§ TASK INSTRUCTIONS
Restate word for word the lines of the entries below, starting with the line that holds "z rozpaczy jest" and ending with the line that holds "Właśnie ukaz", and no others.

Dataset records
-=-=-

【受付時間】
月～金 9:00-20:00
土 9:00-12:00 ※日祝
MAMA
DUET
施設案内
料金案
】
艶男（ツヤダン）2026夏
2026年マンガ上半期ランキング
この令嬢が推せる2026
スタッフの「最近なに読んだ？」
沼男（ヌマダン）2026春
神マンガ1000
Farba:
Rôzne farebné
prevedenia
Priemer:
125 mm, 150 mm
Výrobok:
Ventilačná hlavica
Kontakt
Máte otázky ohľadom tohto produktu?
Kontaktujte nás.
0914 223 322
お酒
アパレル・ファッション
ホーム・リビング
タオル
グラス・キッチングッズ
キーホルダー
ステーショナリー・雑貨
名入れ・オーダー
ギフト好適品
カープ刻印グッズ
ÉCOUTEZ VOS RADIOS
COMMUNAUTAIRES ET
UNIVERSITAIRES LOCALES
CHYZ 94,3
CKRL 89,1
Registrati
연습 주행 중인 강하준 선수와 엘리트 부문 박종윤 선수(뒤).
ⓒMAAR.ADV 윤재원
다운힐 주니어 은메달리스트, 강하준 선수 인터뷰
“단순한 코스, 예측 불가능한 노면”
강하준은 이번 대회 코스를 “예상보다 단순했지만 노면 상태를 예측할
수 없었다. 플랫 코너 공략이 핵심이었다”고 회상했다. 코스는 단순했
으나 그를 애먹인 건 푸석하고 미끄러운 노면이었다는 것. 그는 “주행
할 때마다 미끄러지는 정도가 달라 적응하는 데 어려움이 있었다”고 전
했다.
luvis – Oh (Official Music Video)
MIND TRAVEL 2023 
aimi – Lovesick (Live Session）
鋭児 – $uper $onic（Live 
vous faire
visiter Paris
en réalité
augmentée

-=-=-

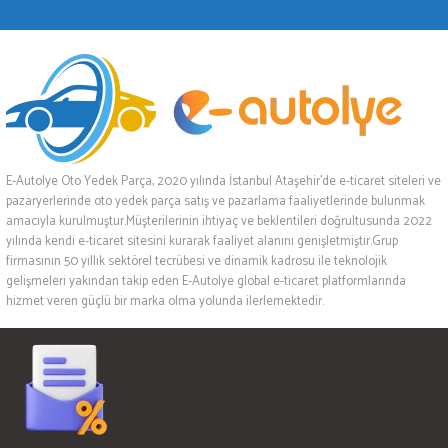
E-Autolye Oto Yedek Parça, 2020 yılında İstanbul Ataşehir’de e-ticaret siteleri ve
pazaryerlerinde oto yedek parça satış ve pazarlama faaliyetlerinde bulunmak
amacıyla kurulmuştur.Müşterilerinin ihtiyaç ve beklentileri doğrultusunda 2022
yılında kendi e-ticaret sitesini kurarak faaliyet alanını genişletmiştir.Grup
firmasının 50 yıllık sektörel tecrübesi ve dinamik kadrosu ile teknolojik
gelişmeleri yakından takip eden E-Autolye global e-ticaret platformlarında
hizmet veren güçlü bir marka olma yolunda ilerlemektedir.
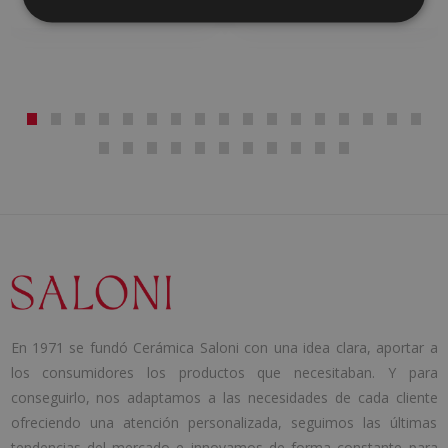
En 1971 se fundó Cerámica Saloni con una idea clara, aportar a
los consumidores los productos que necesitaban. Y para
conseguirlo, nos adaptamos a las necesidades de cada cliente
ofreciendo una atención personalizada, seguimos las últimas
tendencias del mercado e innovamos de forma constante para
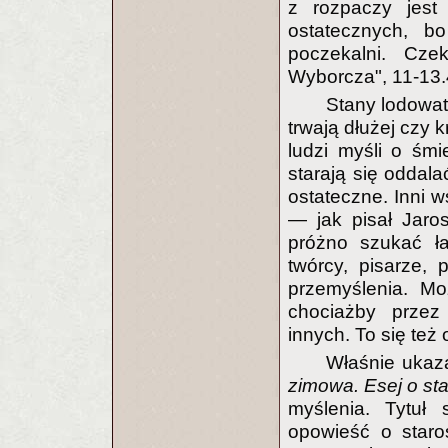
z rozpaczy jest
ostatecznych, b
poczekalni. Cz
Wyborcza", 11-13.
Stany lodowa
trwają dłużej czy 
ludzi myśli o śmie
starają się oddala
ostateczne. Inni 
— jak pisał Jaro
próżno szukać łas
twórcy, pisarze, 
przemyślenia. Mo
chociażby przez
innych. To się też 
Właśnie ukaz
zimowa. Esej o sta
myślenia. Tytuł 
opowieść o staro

-=-=-

§ TASK OUTPUT
z rozpaczy jest
ostatecznych, b
poczekalni. Cz
Wyborcza", 11-13.
Stany lodowa
trwają dłużej czy 
ludzi myśli o śmie
starają się oddala
ostateczne. Inni 
— jak pisał Jaro
próżno szukać łas
twórcy, pisarze, 
przemyślenia. Mo
chociażby przez
innych. To się też 
Właśnie ukaz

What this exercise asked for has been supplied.